Currency risk. The naira depreciated approximately 275% from mid-2023 to November 2024 before partially recovering to around NGN 1,361/USD by February 2026. A diaspora investor who converted dollars to naira to buy NGX stocks in early 2023 and held through the devaluation cycle would have needed the naira portfolio to return well over 100% in local terms just to break even in dollars. The 2025 recovery improved the picture substantially, but future currency volatility cannot be ruled out.

What is the MSCI EFM Africa Index and what does it hold?

The MSCI Emerging and Frontier Markets Africa Index tracks African equities available to international investors. South Africa represents 89.8% of the index weight, Morocco 4.99%, Egypt 2.08%, and Kenya 1.37%. Investors who buy the index or Africa-focused ETFs using it as a benchmark are overwhelmingly buying South African equities. The index does not capture frontier markets like Nigeria (which was removed from MSCI Frontier Markets in 2015), meaning investors wanting meaningful Nigerian exposure need direct market access rather than index exposure.

How can I hedge currency risk when investing in African stocks?

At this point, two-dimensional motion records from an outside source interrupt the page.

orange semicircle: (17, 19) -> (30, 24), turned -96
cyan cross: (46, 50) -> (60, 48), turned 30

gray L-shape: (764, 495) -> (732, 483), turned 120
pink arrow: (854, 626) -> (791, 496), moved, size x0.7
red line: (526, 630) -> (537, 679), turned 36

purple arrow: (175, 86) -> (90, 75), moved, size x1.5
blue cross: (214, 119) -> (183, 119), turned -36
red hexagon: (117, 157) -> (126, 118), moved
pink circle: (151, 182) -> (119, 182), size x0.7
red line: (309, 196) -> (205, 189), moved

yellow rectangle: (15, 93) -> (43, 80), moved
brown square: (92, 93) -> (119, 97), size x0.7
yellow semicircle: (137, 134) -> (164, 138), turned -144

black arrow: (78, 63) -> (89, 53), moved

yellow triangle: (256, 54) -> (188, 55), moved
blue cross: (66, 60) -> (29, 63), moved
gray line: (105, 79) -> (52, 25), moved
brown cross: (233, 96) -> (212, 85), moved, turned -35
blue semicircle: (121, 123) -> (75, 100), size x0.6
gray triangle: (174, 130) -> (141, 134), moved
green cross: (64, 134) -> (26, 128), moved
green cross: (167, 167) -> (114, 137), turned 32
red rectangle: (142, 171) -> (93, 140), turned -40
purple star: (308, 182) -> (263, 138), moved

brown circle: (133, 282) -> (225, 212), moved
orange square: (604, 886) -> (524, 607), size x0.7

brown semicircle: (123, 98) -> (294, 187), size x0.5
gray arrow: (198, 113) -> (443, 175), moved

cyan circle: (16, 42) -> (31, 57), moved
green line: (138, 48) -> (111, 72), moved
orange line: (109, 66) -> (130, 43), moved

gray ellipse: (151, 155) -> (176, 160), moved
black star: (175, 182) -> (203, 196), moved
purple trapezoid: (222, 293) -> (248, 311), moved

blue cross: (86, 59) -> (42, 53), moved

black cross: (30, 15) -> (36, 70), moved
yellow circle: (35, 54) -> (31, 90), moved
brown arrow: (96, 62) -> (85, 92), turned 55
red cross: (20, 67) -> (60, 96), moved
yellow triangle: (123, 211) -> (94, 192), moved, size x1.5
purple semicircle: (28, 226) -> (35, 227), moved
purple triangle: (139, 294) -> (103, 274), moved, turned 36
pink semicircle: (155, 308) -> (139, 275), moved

Retail investors have limited formal hedging options for most African currencies. The practical approaches are: (1) use US-listed ADRs or ETFs that denominate returns in dollars (AngloGold Ashanti NYSE: AU, iShares MSCI South Africa ETF EZA, Global X MSCI Nigeria ETF NGE); (2) buy USD-denominated Eurobonds from African sovereigns for fixed-income exposure without local FX risk; (3) invest only what you are prepared to hold for three to five years through potential depreciation cycles; (4) for institutional-scale investors, TCX provides FX hedging instruments across 31+ African countries.

What is the best African stock exchange for a beginner investor?

The JSE is the most accessible and most liquid African exchange for international investors. It has IFRS-compliant disclosure, strong English-language coverage, and the most developed analyst community on the continent. South Africa's ZAR is more stable than the naira or pound. The trade-off is South Africa's lower economic growth rate. Investors who want faster-growing frontier markets, Nigeria, Kenya, Egypt, need to accept higher currency and liquidity risks in exchange for higher potential returns.